Körfez ülkelerinden Gümrük Vergisi sıfırlanmış malların ülkemize gelişi şimdiden başladı çünkü Temmuz ayında gerçekleştirilen Körfez turunda Gümrük Vergilerini kaldıran ve azaltan anlaşmalar devreye sokuldu artık. O gün bunun ne anlama geldiğini kimse anlamamıştı, tepki dahi göstermedi kimse. Bir dönem FETÖ’nün finansörü diye manşet attıkları Arap Emirliği’yle yapılan o 50 milyar dolarlık ticari anlaşma için zafer manşetleri bile atıldı. Bugünse Birleşik Arap Emirlikleri’nden gelen binlerce tarım ve sanayi ürünün Gümrük Vergisi sıfırlandı. Yavaş yavaş neleri imzaladıkları gün yüzüne çıkmaya başladı. Birleşik Arap Emirlikleri’ne vergi kıyağı geçildi. Yarınsa Katar ve Suudi Arabistan’a yeni vergi kıyakları yapacaklar bunlar. Türkiye’yi bir emirlik gibi yönettikleri için milletin ne sıkıntısı, ne derdi hiç umurlarında değil. Türk çiftçisinin, sanayicisinin, üreticisinin, emeklinin, işçinin belini gümrüksüz ithalatlarla daha da bükecekler. ‘Üretme, ithal et’ diyecekler. İthal edecek paranız yoksa, kredi verecekler. Her verdikleri kredide sürekli yeni imtiyaz isteyecekler. O yüzden Körfez ülkeleriyle ticarette bu yeni dönemin 400 yıl önce Fransızlara verilen o Duyun-u Umumiye’ye varan kapitülasyonlardan hiçbir farkı yok. O gün Fransızlarla başladı, bugün İngiltere’yle, çünkü Körfez ülkelerinin diye okunsa da bu işin arkasında İngiltere var.

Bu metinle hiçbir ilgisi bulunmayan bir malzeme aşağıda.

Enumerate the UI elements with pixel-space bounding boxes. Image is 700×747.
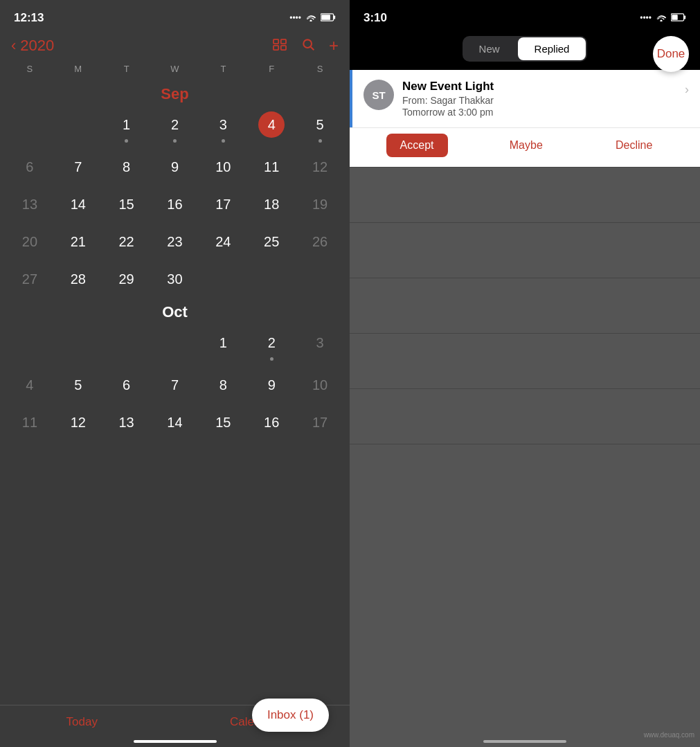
table-row[interactable]: 8	[199, 366, 247, 404]
table-row[interactable]: 1	[102, 106, 151, 148]
table-row[interactable]: 11	[6, 404, 54, 441]
table-row[interactable]: 11	[247, 148, 296, 186]
table-row[interactable]: 14	[151, 404, 199, 441]
table-row[interactable]: 12	[296, 148, 344, 186]
table-row	[54, 106, 102, 148]
table-row	[6, 324, 54, 366]
day-header-s2: S	[296, 61, 344, 77]
month-sep: Sep	[6, 85, 344, 103]
table-row[interactable]: 7	[54, 148, 102, 186]
event-info: New Event Light From: Sagar Thakkar Tomo…	[402, 80, 676, 118]
table-row[interactable]: 12	[54, 404, 102, 441]
table-row[interactable]: 1	[199, 324, 247, 366]
tab-today[interactable]: Today	[58, 711, 106, 733]
maybe-button[interactable]: Maybe	[499, 134, 554, 157]
table-row	[199, 260, 247, 298]
table-row[interactable]: 28	[54, 260, 102, 298]
table-row[interactable]: 14	[54, 186, 102, 223]
status-time-left: 12:13	[14, 11, 44, 25]
table-row[interactable]: 9	[151, 148, 199, 186]
day-headers: S M T W T F S	[0, 58, 350, 80]
table-row[interactable]: 17	[199, 186, 247, 223]
table-row[interactable]: 15	[199, 404, 247, 441]
table-row[interactable]: 8	[102, 148, 151, 186]
table-row[interactable]: 25	[247, 223, 296, 260]
empty-section-3	[350, 278, 700, 334]
table-row[interactable]: 10	[296, 366, 344, 404]
table-row[interactable]: 19	[296, 186, 344, 223]
day-header-w: W	[151, 61, 199, 77]
table-row[interactable]: 9	[247, 366, 296, 404]
table-row	[296, 260, 344, 298]
new-filter-button[interactable]: New	[463, 36, 517, 62]
table-row[interactable]: 17	[296, 404, 344, 441]
table-row[interactable]: 22	[102, 223, 151, 260]
table-row	[6, 106, 54, 148]
table-row[interactable]: 16	[151, 186, 199, 223]
table-row	[247, 260, 296, 298]
inbox-controls: New Replied Done	[350, 30, 700, 70]
status-bar-right: 3:10 ••••	[350, 0, 700, 30]
event-time: Tomorrow at 3:00 pm	[402, 107, 676, 118]
segmented-control[interactable]: New Replied	[463, 36, 588, 62]
calendar-list-icon[interactable]	[272, 38, 287, 54]
calendar-actions: +	[272, 36, 339, 55]
search-icon[interactable]	[301, 37, 315, 55]
table-row[interactable]: 4	[6, 366, 54, 404]
table-row[interactable]: 3	[296, 324, 344, 366]
table-row[interactable]: 7	[151, 366, 199, 404]
battery-icon-right	[671, 12, 686, 24]
table-row[interactable]: 26	[296, 223, 344, 260]
event-card-inner[interactable]: ST New Event Light From: Sagar Thakkar T…	[350, 70, 700, 127]
wifi-icon	[305, 12, 316, 24]
empty-section-1	[350, 168, 700, 223]
replied-filter-button[interactable]: Replied	[518, 37, 586, 60]
table-row[interactable]: 13	[6, 186, 54, 223]
table-row[interactable]: 29	[102, 260, 151, 298]
battery-icon	[321, 13, 336, 24]
table-row[interactable]: 10	[199, 148, 247, 186]
add-event-icon[interactable]: +	[329, 36, 339, 55]
event-from: From: Sagar Thakkar	[402, 95, 676, 106]
table-row	[151, 324, 199, 366]
avatar: ST	[364, 80, 394, 110]
chevron-right-icon[interactable]: ›	[685, 80, 689, 97]
calendar-header: ‹ 2020 +	[0, 30, 350, 58]
table-row[interactable]: 24	[199, 223, 247, 260]
done-button[interactable]: Done	[653, 36, 689, 72]
table-row[interactable]: 16	[247, 404, 296, 441]
table-row[interactable]: 21	[54, 223, 102, 260]
calendar-panel: 12:13 •••• ‹ 2020	[0, 0, 350, 747]
day-header-m: M	[54, 61, 102, 77]
table-row[interactable]: 5	[296, 106, 344, 148]
table-row[interactable]: 30	[151, 260, 199, 298]
table-row[interactable]: 3	[199, 106, 247, 148]
table-row[interactable]: 23	[151, 223, 199, 260]
table-row[interactable]: 6	[102, 366, 151, 404]
signal-icon-right: ••••	[640, 13, 652, 23]
table-row	[54, 324, 102, 366]
tab-inbox[interactable]: Inbox (1)	[252, 699, 329, 732]
table-row[interactable]: 5	[54, 366, 102, 404]
year-nav[interactable]: ‹ 2020	[11, 37, 54, 55]
back-arrow-icon[interactable]: ‹	[11, 37, 16, 55]
table-row[interactable]: 4	[247, 106, 296, 148]
table-row[interactable]: 2	[151, 106, 199, 148]
accept-button[interactable]: Accept	[386, 134, 448, 157]
table-row[interactable]: 18	[247, 186, 296, 223]
calendar-year[interactable]: 2020	[20, 37, 54, 55]
table-row[interactable]: 13	[102, 404, 151, 441]
empty-section-4	[350, 334, 700, 389]
table-row[interactable]: 2	[247, 324, 296, 366]
table-row[interactable]: 6	[6, 148, 54, 186]
day-header-t1: T	[102, 61, 151, 77]
table-row[interactable]: 20	[6, 223, 54, 260]
empty-sections	[350, 168, 700, 747]
month-oct: Oct	[6, 303, 344, 321]
svg-line-8	[311, 46, 314, 50]
table-row[interactable]: 27	[6, 260, 54, 298]
decline-button[interactable]: Decline	[604, 134, 663, 157]
svg-rect-3	[273, 39, 278, 43]
table-row[interactable]: 15	[102, 186, 151, 223]
status-icons-left: ••••	[289, 12, 336, 24]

“2030 YILINDA YEPYENİ BİR KAPİTALİST DÜNYA KURACAKLAR”
Dünya ticarette yeni bir düzene giriyor. Sermaye ve ticaret yer değiştiriyor artık. Ülkelere iklim krizini bahane ederek 2030 hedefleri getiriyorlar. 2030 yılında yepyeni bir kapitalist dünya kuracaklar. Kurmak zorundalar çünkü küreselleşmeyle ilgili birtakım sorunlar giderek artıyor. Ülkeler arasındaki serbest ticaretler artık ticaret savaşlarına dönmüş durumda. İklimi ve dünyanın geleceğini bahane ederek yeni bir sistem kuruyorlar. İnşasına başladıkları bu yeni küresel altyapıyı kuranlar tarafından Türkiye hedef ülke. Fosil yakıt yani petrol kralları olan Körfez ülkeleri ise 2030 yılı hedefleriyle kendilerine yeni yatırım alanları arıyorlar. Suudi Arabistan 2030 yılına kadar dünyada 3.3 trilyon dolarlık yatırım yapmayı planlıyor. Katar ve Birleşik Arap Emirlikleri de kendi parasıyla kendilerine yeni ülkeler arıyorlar. Arkalarında da tabi yine İngiltere var. Brexit’le Avrupa’dan yolunu ayıran İngiltere Körfez ülkelerini kullanarak bu yeni ticaret düzeninde pazarını güçlendirmek istiyor.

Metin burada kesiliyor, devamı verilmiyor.